This year, manufacturing raced ahead in the first half, yet overall exports contracted. First-half imports were down double-digits. Strong manufacturing should have boosted imports supporting it. Yet oil import volume was flat. Domestic private consumption was slow, but not slow enough to explain the extent of import contraction. The rupee has set all-time lows against the dollar, strange when India is supposed to be the fastest-growing major economy.

External results can be verified by partners, so external economic weakness makes internal strength less credible, even when discrepancies are not conclusive. There are also purely domestic questions. The government says construction stood out positively in July-September. This would seem very good for jobs, but job results were mediocre. Growth hasn’t made state enterprises attractive—returns from divesting shares are far short of government targets.

The single biggest issue might not be data quality but policy quality. Official figures say government spending was a major contributor to GDP. That’s believable because spending is soaring. So much so that, despite solid tax revenue, India’s annual fiscal deficit remains on course for 5.9 percent of GDP.

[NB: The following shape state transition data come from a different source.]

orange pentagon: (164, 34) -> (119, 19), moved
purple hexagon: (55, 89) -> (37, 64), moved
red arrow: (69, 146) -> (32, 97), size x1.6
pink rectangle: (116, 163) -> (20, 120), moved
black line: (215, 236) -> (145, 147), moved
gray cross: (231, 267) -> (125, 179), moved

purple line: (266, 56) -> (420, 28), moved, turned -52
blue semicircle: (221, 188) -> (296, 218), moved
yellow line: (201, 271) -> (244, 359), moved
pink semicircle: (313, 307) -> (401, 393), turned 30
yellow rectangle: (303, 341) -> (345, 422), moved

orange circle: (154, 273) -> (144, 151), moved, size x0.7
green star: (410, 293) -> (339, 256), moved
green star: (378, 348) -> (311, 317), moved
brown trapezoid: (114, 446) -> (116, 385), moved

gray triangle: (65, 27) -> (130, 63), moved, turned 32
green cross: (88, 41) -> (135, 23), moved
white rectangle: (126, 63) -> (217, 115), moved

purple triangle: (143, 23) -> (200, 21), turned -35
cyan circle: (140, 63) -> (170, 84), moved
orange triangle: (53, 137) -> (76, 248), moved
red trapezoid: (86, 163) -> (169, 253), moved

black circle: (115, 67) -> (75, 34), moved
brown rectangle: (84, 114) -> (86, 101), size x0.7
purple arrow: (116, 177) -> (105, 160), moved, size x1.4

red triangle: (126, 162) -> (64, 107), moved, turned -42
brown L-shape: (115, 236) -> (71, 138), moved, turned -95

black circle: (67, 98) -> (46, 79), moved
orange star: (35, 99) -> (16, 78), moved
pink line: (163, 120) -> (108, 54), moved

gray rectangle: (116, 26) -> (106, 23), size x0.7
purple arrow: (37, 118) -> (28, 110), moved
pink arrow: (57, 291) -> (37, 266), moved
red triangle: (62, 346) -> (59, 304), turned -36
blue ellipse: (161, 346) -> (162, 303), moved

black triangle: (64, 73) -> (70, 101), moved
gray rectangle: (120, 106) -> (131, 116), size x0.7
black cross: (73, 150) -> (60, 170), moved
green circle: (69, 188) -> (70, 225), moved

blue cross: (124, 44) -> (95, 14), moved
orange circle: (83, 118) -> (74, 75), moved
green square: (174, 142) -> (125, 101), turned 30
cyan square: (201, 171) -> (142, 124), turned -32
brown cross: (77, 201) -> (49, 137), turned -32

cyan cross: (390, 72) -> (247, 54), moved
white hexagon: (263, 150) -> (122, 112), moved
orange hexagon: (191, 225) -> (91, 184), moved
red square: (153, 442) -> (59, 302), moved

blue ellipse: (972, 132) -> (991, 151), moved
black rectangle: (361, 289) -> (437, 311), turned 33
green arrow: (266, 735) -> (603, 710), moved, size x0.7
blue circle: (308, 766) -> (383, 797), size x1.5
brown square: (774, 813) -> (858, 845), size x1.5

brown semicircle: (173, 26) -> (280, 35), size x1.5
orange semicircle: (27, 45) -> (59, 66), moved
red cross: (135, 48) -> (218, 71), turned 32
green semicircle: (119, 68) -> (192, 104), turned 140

This is roughly equivalent to the huge, widely-criticized 2023 US federal deficit. Both countries are borrowing large sums while insisting they have no economic need to. But this mistake is considerably worse in India, which is far poorer and needs to sustain rapid growth for at least a generation. Borrowing heavily now undermines sustainability.

India’s full set of economic results is odd, casting some doubt on the upside GDP surprise. The alternative view is a little better: GDP is genuinely quick, but household purchasing power is sluggish, job gains are limited, external accounts are plain bad, and aggregate growth isn’t sustainable. Delhi is announcing the fast growth it wants, but growth is a means to various ends and the ends may not be getting closer.